Ehud Olmert will nur ganz allmählich von der Macht lassen

Im Zuge anhaltender Ermittlungen wegen Korruptionsverdachts will Israels Ministerpräsident Ehud Olmert zunächst vom Parteivorsitz, und dann auch vom Premierministeramt zurücktreten: In einer Fernsehansprache am gestrigen Mittwochabend hat Olmert den Amtsrücktritt auf Raten offiziell angekündigt. Als mögliche Nachfolger für den Parteivorsitz gelten Außenministerin Zipi Livni und Verkehrsminister Schaul Mofas.
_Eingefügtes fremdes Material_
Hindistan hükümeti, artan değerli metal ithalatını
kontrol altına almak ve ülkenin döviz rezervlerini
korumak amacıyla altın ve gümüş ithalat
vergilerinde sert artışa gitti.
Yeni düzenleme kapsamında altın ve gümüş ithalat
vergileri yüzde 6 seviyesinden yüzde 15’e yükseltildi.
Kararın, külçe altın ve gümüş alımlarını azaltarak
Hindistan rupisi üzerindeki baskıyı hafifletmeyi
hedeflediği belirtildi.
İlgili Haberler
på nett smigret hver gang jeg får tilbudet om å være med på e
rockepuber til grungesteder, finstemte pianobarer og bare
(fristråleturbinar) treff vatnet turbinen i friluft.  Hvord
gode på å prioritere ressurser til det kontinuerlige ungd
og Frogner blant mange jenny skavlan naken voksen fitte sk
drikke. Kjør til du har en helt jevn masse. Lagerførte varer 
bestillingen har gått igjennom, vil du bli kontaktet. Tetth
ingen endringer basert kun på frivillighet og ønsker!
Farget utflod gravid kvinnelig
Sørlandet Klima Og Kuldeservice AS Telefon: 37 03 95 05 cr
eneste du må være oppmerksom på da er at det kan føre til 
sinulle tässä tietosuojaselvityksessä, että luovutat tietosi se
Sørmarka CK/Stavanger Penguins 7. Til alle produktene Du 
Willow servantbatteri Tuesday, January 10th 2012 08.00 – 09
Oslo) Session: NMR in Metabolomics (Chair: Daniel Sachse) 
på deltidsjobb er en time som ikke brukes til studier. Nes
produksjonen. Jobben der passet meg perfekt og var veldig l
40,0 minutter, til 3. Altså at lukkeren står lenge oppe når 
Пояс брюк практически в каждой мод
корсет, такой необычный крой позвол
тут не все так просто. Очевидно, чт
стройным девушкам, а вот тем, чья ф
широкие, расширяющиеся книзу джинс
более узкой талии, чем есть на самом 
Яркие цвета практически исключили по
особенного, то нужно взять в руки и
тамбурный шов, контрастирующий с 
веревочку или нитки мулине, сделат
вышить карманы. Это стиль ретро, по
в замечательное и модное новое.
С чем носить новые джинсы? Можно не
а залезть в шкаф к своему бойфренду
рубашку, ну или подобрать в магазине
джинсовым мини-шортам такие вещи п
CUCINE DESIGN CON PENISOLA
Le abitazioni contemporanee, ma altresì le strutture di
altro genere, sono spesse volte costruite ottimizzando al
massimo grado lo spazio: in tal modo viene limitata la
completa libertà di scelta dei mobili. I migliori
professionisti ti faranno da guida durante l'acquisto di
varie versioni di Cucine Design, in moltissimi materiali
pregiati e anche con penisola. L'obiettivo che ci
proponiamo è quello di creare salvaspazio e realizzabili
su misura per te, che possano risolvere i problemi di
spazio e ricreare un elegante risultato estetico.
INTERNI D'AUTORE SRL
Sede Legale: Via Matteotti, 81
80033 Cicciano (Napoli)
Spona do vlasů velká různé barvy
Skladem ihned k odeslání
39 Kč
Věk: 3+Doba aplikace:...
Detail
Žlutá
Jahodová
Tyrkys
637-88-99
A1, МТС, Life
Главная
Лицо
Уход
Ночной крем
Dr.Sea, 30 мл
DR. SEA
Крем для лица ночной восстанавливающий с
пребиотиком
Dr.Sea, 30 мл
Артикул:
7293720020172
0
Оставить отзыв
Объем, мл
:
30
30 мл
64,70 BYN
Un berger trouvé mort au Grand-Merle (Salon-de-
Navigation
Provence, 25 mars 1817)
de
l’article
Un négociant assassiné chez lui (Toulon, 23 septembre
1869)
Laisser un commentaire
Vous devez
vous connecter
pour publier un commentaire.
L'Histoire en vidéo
Israels umstrittene Regierungschef Olmert wird im September nicht mehr zur Kandidatur für den Vorsitz der Kadima-Partei antreten. Nach der Wahl eines neuen Vorsitzenden werde er auch sein Regierungsamt aufgeben, verkündete das israelische Staatsoberhaupt gestern Abend vor laufenden Kameras. Bis zum Zustandekommen einer neuen Regierungskoalition bleibt der unter Zugzwang geratene Regierungschef aber weiterhin im Amt - und bekanntlich können sich Koalitionsverhandlungen ziemlich in die Länge ziehen.

Während die Ermittlungen gegen Olmert weiterlaufen, hat der innerparteiliche Machtkampf um Olmerts Nachfolge bereits begonnen. Transportminister Schaul Mofas´ Pluspunkt ist seine Nähe zur Parteibasis. Neben Mofas sind indessen auch Polizeiminister Avi Dichter und Innenminister Meir Schitrit als Olmerts mögliche Nachfolger im Gespräch.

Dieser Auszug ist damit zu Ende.